● GIVEN RECORDS

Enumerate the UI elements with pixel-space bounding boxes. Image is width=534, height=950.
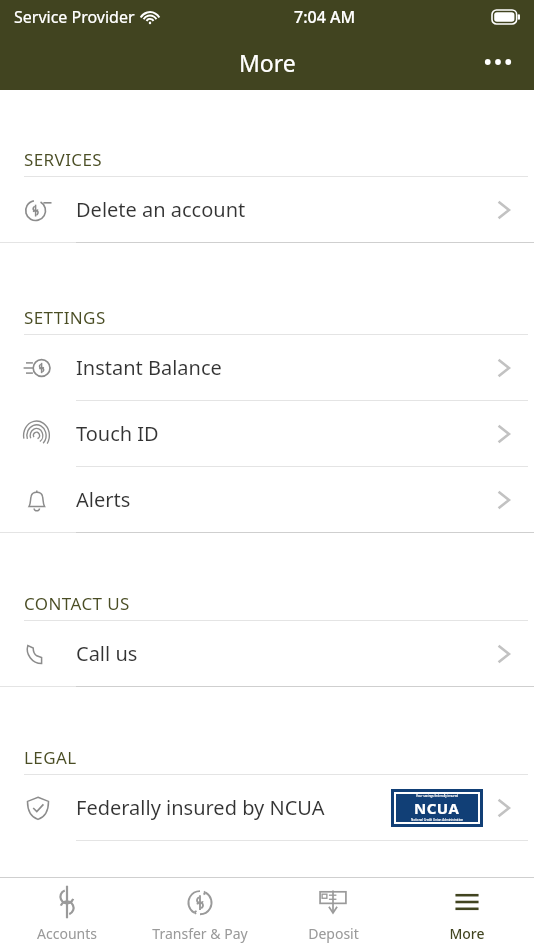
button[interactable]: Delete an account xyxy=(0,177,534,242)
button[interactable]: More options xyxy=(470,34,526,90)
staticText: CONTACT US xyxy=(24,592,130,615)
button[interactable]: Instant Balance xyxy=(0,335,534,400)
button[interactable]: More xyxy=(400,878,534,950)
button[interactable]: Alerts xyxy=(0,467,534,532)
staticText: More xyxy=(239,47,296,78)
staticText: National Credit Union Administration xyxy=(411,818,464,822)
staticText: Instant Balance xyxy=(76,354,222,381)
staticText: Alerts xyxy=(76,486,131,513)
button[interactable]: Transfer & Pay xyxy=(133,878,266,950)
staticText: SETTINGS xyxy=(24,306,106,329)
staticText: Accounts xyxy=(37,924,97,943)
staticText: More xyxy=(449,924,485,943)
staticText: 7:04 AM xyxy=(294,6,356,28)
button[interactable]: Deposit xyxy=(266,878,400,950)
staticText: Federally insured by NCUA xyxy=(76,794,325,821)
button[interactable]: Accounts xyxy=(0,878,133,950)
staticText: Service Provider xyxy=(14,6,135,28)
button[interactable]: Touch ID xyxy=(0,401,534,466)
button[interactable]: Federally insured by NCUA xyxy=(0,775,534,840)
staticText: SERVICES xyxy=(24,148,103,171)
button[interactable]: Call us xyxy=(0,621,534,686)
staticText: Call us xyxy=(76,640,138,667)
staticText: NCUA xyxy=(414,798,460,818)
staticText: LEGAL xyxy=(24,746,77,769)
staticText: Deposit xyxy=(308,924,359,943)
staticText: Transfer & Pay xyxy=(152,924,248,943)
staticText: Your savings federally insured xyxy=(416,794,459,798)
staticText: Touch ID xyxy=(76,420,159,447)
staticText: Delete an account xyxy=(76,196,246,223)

● EXERCISE OBJECTIVE
Tell how many lines in the material contain the word "button". Only the number is wanted.

● ANSWER SECTION
11